Objective: To explore the efficacy of oral bromocriptine in protecting the postpartum patients with systemic lupus erythematosus (SLE) from disease relapse.
Methods: The research strategy was a randomized controlled trial. 68 consecutive pregnancy patients with SLE from July 1995 to June 2002 followed up in the teaching hospital were included in the study. The patients were randomly divided into the treatment group and the control group according to their expected date of confinement. The patients in the treatment group had bromocriptine (2.5 mg bid) for 14 days started within 12 hours of postpartum and didn't nurse their infants. The patients in the controlled group didn't have any treatment of influence on prolactin or other sexual hormones. 21 patients nursed and 13 didn't nurse their infants in the controlled group. All patients were followed up for 12 months.

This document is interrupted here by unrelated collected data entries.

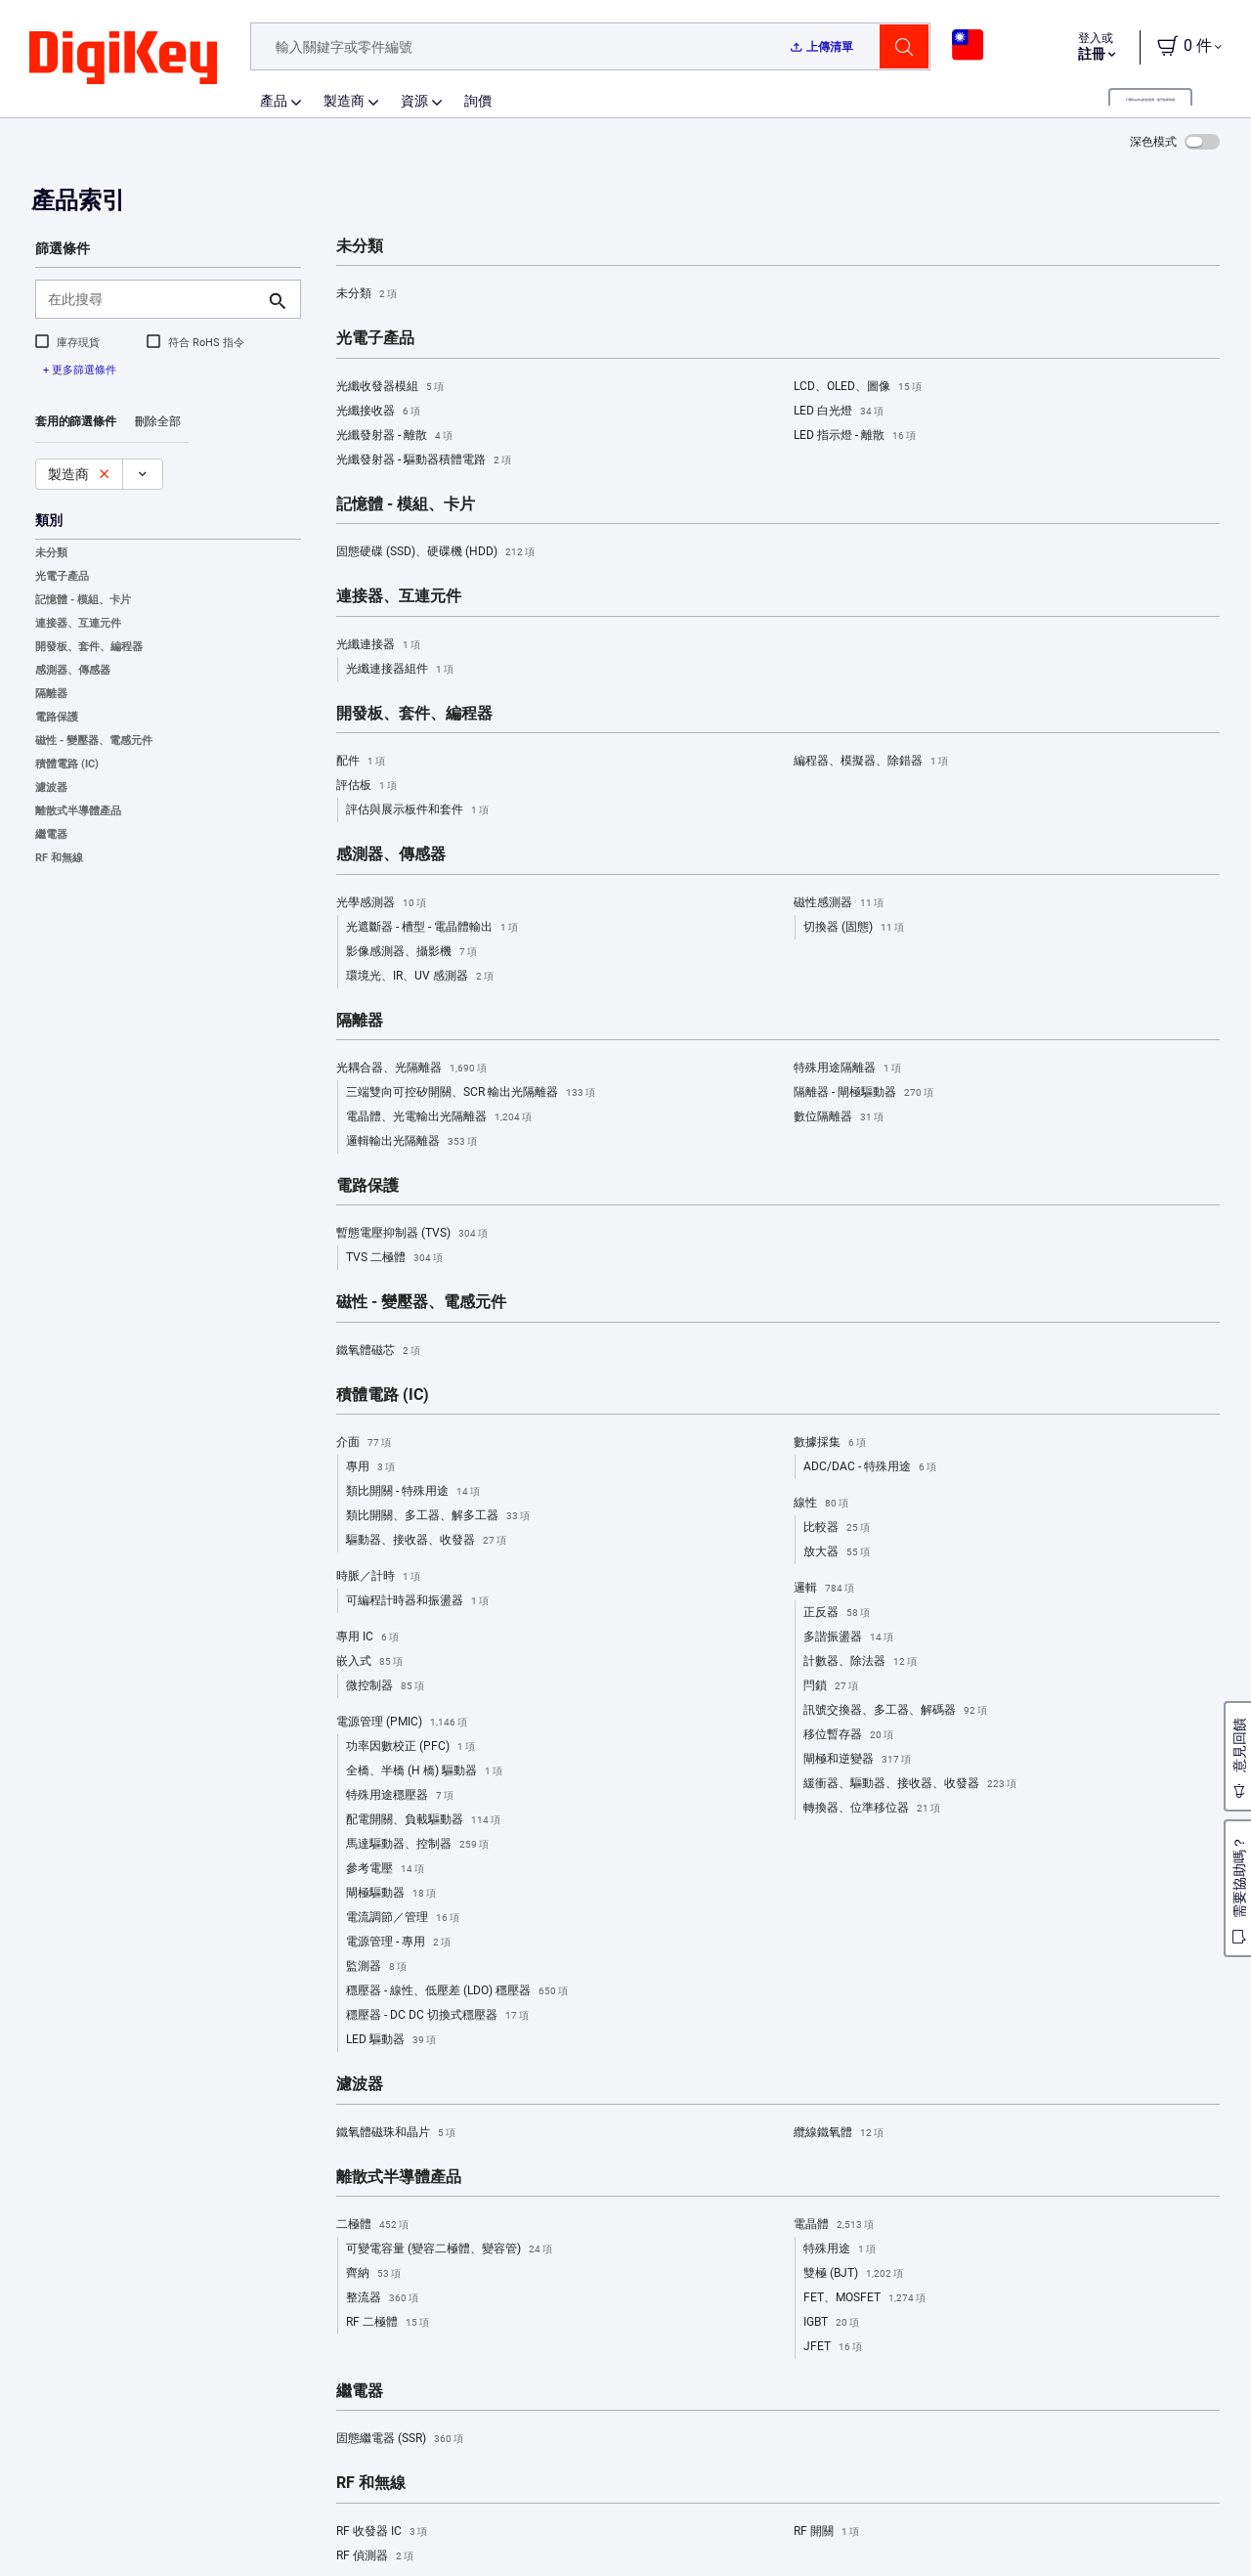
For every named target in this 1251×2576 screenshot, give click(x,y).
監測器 (376, 1967)
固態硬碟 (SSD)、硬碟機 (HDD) (435, 552)
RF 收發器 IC (381, 2532)
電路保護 (56, 717)
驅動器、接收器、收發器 (426, 1540)
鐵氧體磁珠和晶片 (395, 2133)
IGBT (831, 2323)
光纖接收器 (378, 411)
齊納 (373, 2274)
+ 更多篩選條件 (79, 370)
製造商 (344, 101)
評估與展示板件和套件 (417, 810)
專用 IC (367, 1637)
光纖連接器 (378, 645)
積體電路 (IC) (67, 764)
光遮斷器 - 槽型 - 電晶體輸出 (432, 927)
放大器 (836, 1552)
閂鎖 (830, 1686)
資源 (414, 101)
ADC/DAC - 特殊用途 (869, 1467)
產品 (273, 101)
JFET (832, 2347)
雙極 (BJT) (853, 2274)
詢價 (478, 101)
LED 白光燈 (839, 411)
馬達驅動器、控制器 (417, 1844)
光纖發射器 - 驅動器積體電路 (423, 460)
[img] (123, 58)
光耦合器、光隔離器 (411, 1068)
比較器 (836, 1528)
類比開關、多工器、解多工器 (438, 1516)
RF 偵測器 (374, 2556)
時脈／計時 (378, 1577)
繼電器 (51, 834)
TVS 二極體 (394, 1258)
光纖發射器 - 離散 (394, 436)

Results: The serum prolactin and estradiol levels in treatment group were lower than in nursing controlled group and in non nursing controlled groups, at second week and second month after delivery. The relapse rate in the treatment group was lower than in nursing controlled group and in non nursing controlled groups. The result of Log-rank test was chi(2) = 8.90, P = 0.007 5 comparing three group data of following up with SLEDAI increase 3 as endpoint. The number needed treatment was 3.1, 95% CI (1.9-8.5). Accumulative doses of prednisone within the 12 months were (3.90 +/- 1.82) g in the treatment group and (8.92 +/- 3.36) g in the controlled group, P < 0.001, and cyclophosphamide were (1.41 +/- 0.83) g in the treatment group and (4.27 +/- 2.38) g in the controlled group, P < 0.001.
Conclusions: Oral bromocriptine for 2 weeks in postpartum patients with SLE may relieve the disease from hyperprolactinemia and hyperestrogenemia, and may be beneficial in protecting the patients from disease relapse and in reducing the usage of steroid and immunosuppressant.